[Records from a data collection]
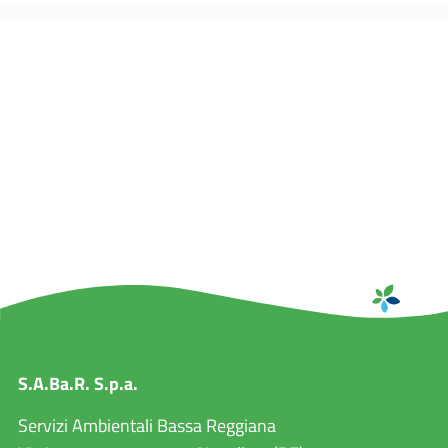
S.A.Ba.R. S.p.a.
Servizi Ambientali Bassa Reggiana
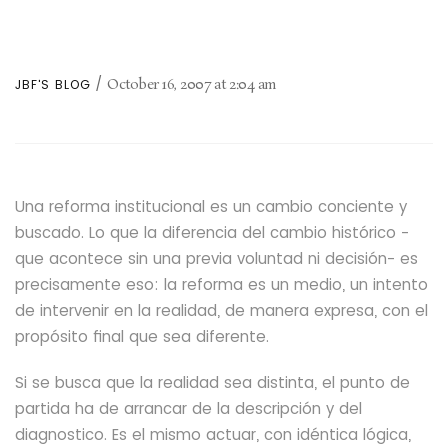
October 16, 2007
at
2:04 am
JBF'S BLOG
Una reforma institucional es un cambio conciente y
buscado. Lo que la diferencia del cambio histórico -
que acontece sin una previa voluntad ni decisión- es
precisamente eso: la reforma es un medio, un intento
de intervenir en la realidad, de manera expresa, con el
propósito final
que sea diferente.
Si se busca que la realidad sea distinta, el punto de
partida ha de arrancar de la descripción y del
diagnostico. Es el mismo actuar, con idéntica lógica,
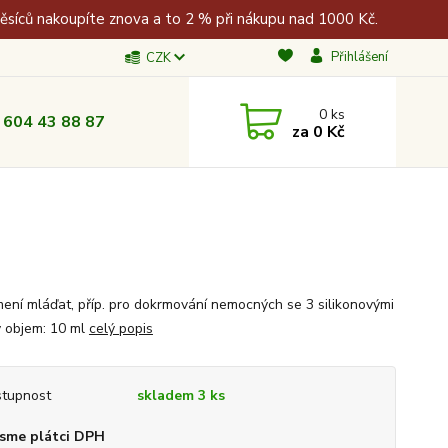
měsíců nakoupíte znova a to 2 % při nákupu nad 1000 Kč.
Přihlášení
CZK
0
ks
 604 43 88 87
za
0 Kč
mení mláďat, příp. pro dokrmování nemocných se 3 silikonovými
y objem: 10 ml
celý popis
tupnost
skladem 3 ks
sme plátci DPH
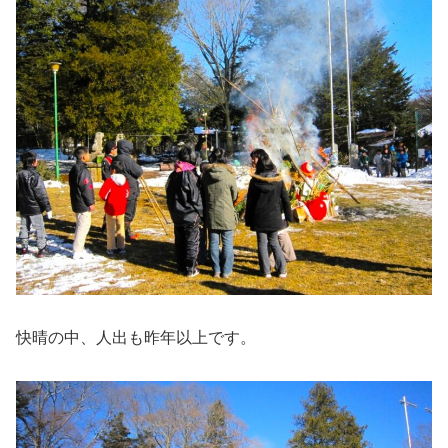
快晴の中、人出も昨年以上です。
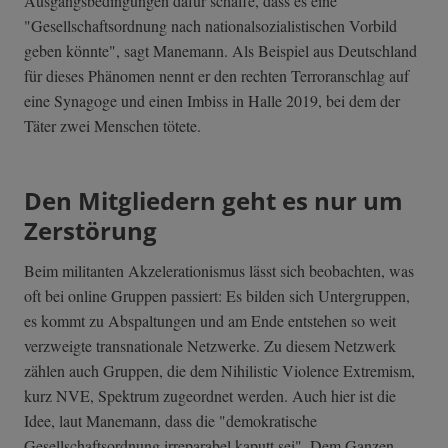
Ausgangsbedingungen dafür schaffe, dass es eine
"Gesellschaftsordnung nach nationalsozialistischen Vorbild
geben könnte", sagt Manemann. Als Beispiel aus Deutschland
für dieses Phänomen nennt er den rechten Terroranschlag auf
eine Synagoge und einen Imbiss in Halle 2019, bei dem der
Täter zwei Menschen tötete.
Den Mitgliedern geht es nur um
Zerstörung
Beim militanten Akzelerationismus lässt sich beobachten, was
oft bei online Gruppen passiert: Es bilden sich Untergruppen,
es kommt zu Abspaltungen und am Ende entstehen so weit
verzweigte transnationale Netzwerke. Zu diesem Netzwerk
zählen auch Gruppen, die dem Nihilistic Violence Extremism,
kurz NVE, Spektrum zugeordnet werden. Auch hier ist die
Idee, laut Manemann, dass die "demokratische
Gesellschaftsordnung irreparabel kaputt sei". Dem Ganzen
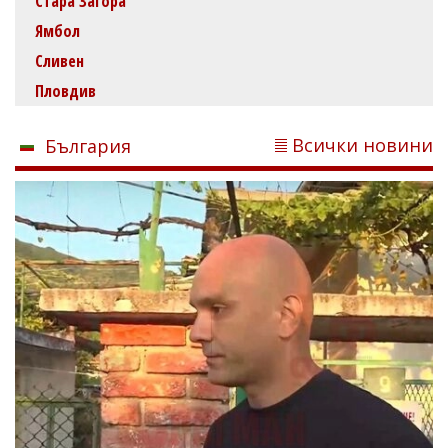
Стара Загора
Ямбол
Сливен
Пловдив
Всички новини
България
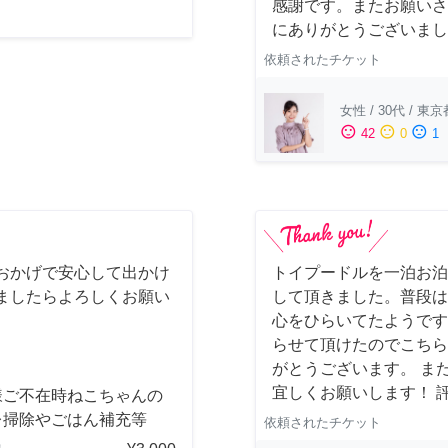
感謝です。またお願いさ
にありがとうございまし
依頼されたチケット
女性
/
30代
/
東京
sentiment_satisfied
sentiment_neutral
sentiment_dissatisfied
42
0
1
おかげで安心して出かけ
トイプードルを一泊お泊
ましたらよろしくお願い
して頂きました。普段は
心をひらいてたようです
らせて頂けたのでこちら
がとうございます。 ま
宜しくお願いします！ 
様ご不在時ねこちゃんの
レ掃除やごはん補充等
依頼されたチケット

---

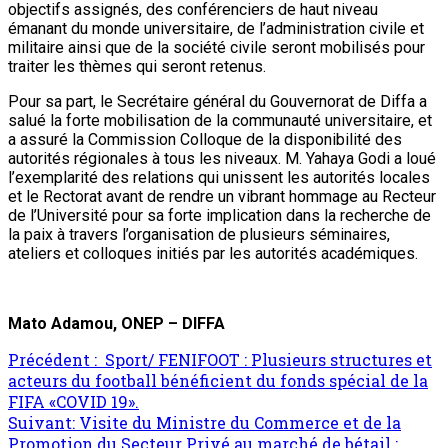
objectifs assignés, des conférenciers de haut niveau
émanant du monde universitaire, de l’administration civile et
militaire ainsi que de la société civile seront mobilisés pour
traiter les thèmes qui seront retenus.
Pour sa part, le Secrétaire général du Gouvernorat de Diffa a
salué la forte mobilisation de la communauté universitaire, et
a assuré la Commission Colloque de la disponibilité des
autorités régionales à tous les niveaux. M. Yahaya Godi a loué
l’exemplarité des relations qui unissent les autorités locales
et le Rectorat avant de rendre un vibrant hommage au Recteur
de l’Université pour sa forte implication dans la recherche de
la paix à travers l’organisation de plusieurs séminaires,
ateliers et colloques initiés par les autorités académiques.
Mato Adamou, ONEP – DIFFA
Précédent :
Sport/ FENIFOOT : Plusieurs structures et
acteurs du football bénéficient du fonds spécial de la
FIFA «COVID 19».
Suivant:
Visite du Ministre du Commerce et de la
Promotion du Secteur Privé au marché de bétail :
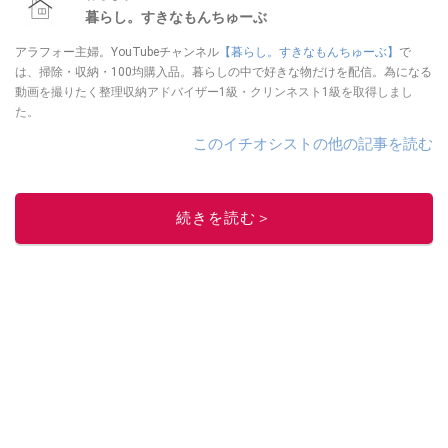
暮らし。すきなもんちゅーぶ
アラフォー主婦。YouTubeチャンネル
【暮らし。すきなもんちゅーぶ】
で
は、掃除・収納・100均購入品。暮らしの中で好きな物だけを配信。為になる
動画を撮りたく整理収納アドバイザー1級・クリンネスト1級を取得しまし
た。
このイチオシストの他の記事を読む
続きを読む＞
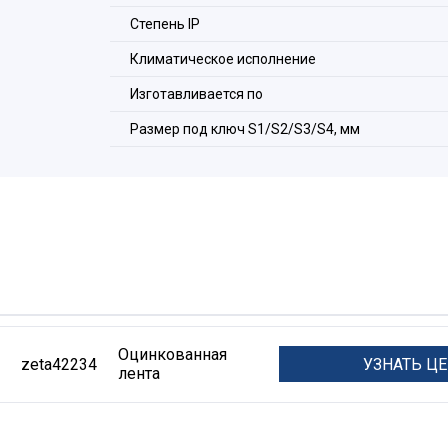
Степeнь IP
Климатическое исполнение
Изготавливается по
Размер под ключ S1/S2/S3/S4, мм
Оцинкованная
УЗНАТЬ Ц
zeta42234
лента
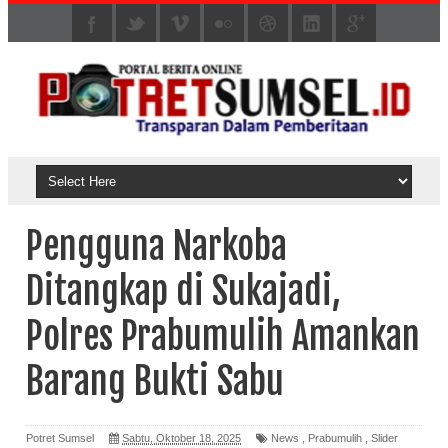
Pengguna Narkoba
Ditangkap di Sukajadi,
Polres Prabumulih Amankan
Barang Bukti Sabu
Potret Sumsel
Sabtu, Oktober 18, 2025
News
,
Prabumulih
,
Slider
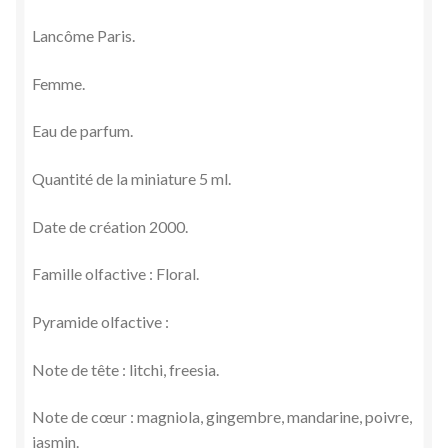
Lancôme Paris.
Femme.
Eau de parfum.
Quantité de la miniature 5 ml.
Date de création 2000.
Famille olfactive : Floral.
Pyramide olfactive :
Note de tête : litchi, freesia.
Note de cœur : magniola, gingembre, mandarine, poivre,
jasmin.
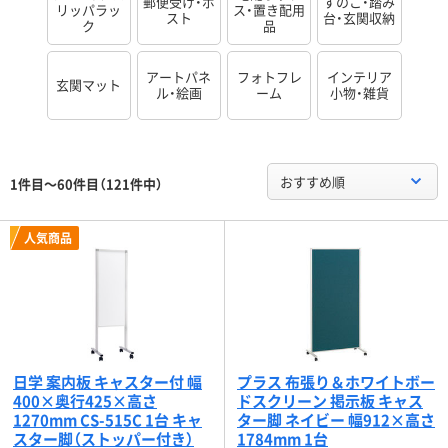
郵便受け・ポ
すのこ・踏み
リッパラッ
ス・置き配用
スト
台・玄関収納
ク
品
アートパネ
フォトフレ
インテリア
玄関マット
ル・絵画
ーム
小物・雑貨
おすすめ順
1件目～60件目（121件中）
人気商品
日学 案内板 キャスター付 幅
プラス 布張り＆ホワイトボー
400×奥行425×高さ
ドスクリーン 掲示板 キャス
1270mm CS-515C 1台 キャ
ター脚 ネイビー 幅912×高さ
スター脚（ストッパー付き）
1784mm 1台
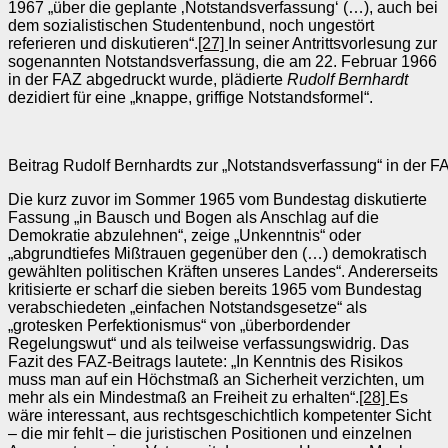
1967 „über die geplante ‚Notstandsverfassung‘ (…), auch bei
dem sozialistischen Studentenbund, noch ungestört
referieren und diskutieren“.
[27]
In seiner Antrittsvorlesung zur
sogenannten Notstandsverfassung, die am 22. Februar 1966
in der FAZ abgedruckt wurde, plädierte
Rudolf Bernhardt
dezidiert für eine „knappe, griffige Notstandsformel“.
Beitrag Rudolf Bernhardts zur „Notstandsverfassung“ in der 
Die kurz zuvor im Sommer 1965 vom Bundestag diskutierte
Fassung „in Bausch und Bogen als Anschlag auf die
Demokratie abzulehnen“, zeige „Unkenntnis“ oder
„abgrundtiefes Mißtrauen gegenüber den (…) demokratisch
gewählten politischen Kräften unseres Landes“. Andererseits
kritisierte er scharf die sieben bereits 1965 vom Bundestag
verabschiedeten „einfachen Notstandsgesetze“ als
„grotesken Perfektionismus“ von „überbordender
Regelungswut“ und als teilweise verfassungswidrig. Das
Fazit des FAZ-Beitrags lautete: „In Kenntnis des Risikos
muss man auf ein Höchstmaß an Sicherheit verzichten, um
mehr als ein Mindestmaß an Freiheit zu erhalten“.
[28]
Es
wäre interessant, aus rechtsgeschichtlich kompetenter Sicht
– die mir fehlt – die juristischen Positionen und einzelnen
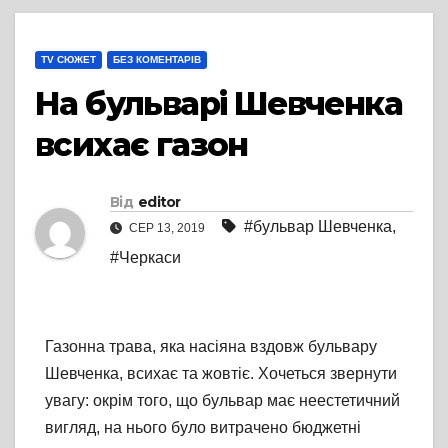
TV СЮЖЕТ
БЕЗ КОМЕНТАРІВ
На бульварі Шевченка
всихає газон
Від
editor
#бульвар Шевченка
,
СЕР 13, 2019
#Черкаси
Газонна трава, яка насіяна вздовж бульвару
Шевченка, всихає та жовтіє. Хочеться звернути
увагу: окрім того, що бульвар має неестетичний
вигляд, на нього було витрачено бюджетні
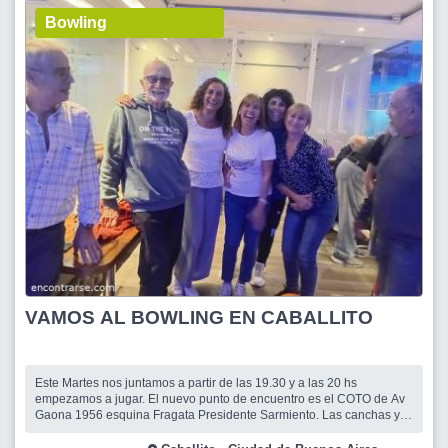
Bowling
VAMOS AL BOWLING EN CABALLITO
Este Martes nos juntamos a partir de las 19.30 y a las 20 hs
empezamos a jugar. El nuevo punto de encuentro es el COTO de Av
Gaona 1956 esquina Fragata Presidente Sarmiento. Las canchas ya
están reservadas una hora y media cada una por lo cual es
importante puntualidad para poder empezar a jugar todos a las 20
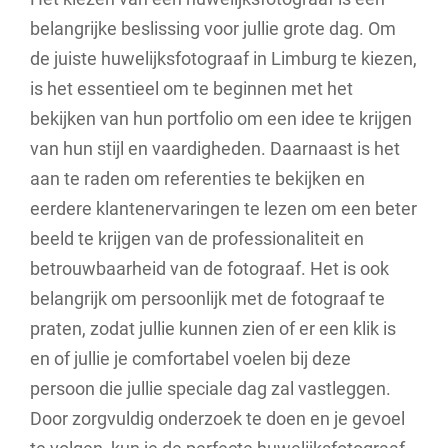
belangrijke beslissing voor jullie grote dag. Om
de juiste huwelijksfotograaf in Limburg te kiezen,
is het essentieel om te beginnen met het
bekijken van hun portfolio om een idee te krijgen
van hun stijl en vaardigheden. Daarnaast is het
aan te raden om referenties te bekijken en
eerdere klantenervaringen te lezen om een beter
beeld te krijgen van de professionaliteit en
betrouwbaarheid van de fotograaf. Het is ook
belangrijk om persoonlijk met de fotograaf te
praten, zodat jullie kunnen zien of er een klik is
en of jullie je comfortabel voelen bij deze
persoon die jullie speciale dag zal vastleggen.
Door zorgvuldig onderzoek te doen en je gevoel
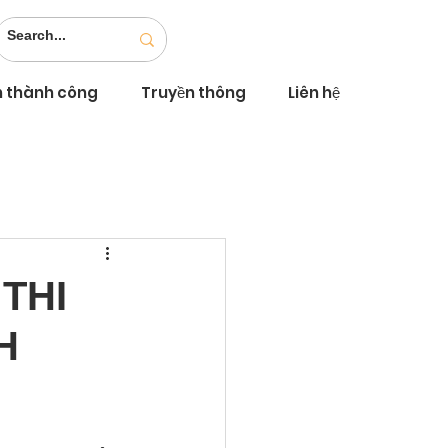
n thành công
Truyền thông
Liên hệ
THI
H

---

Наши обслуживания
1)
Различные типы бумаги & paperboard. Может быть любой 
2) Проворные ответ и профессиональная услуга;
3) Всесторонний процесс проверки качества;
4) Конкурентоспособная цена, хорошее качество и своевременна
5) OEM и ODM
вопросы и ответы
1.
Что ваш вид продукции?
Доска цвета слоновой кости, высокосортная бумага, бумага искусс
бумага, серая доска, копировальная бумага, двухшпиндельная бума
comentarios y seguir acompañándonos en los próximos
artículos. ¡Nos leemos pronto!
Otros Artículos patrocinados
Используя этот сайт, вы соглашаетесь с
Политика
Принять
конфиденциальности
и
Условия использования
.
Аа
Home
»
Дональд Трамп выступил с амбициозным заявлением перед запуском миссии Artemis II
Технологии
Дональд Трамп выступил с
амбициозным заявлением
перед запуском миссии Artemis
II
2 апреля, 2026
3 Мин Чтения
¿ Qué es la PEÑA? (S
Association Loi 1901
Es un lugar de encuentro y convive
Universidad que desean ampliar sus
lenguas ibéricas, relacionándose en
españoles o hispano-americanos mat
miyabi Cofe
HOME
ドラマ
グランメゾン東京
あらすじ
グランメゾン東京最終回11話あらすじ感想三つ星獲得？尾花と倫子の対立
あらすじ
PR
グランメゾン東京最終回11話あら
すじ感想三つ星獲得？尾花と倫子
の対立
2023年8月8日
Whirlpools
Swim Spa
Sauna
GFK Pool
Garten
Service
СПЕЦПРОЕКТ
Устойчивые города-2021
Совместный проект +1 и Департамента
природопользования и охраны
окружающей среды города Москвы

**Work to complete:**
Copy down every line of the entries containing the word "всихає".

**Exercise output:**
всихає газон
Шевченка, всихає та жовтіє. Хочеться звернути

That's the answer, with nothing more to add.